WHAT THE TASK ASKS => Reproduce word for word every line of the entries below, from the line containing "TRAMONTINA FERRAMENTA MASTER (927, 413)" through the final line, and nothing else.

[[ RECORDS FOR THE EXERCISE, beginning ]]

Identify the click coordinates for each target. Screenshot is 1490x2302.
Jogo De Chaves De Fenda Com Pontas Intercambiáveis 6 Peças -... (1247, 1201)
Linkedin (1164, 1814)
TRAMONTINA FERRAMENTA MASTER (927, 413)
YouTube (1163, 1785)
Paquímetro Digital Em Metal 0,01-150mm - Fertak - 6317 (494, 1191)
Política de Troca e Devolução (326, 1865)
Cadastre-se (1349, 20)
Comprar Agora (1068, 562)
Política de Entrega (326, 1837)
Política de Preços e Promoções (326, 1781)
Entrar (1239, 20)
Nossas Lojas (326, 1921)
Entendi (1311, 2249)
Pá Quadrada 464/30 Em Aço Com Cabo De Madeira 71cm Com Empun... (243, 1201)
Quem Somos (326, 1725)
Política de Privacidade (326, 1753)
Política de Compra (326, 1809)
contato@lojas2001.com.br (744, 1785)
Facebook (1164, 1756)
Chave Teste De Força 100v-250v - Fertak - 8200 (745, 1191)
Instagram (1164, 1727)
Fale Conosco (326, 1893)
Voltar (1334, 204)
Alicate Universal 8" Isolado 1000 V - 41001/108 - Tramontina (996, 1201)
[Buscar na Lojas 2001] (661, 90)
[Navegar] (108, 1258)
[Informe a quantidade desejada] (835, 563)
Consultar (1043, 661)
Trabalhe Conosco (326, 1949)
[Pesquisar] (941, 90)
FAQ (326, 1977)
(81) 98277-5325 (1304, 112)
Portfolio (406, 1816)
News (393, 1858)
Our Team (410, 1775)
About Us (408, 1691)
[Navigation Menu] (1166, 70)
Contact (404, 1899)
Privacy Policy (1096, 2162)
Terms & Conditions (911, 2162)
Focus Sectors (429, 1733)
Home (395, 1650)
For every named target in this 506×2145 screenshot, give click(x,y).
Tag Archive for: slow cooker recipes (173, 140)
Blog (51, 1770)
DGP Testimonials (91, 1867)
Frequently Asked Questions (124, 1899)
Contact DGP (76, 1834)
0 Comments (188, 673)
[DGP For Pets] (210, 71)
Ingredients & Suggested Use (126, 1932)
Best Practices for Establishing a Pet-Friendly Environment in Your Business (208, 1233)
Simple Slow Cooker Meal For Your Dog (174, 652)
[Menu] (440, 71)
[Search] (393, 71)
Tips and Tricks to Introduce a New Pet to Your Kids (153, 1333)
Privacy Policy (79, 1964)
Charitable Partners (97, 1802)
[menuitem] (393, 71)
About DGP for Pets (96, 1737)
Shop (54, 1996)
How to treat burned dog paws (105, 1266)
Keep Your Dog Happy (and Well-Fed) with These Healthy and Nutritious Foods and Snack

[[ RECORDS FOR THE EXERCISE, end ]]

RESPONSE TO THIS EXERCISE =>
TRAMONTINA FERRAMENTA MASTER (927, 413)
YouTube (1163, 1785)
Paquímetro Digital Em Metal 0,01-150mm - Fertak - 6317 (494, 1191)
Política de Troca e Devolução (326, 1865)
Cadastre-se (1349, 20)
Comprar Agora (1068, 562)
Política de Entrega (326, 1837)
Política de Preços e Promoções (326, 1781)
Entrar (1239, 20)
Nossas Lojas (326, 1921)
Entendi (1311, 2249)
Pá Quadrada 464/30 Em Aço Com Cabo De Madeira 71cm Com Empun... (243, 1201)
Quem Somos (326, 1725)
Política de Privacidade (326, 1753)
Política de Compra (326, 1809)
contato@lojas2001.com.br (744, 1785)
Facebook (1164, 1756)
Chave Teste De Força 100v-250v - Fertak - 8200 (745, 1191)
Instagram (1164, 1727)
Fale Conosco (326, 1893)
Voltar (1334, 204)
Alicate Universal 8" Isolado 1000 V - 41001/108 - Tramontina (996, 1201)
[Buscar na Lojas 2001] (661, 90)
[Navegar] (108, 1258)
[Informe a quantidade desejada] (835, 563)
Consultar (1043, 661)
Trabalhe Conosco (326, 1949)
[Pesquisar] (941, 90)
FAQ (326, 1977)
(81) 98277-5325 (1304, 112)
Portfolio (406, 1816)
News (393, 1858)
Our Team (410, 1775)
About Us (408, 1691)
[Navigation Menu] (1166, 70)
Contact (404, 1899)
Privacy Policy (1096, 2162)
Terms & Conditions (911, 2162)
Focus Sectors (429, 1733)
Home (395, 1650)
For every named target in this 506×2145 screenshot, give click(x,y).
Tag Archive for: slow cooker recipes (173, 140)
Blog (51, 1770)
DGP Testimonials (91, 1867)
Frequently Asked Questions (124, 1899)
Contact DGP (76, 1834)
0 Comments (188, 673)
[DGP For Pets] (210, 71)
Ingredients & Suggested Use (126, 1932)
Best Practices for Establishing a Pet-Friendly Environment in Your Business (208, 1233)
Simple Slow Cooker Meal For Your Dog (174, 652)
[Menu] (440, 71)
[Search] (393, 71)
Tips and Tricks to Introduce a New Pet to Your Kids (153, 1333)
Privacy Policy (79, 1964)
Charitable Partners (97, 1802)
[menuitem] (393, 71)
About DGP for Pets (96, 1737)
Shop (54, 1996)
How to treat burned dog paws (105, 1266)
Keep Your Dog Happy (and Well-Fed) with These Healthy and Nutritious Foods and Snack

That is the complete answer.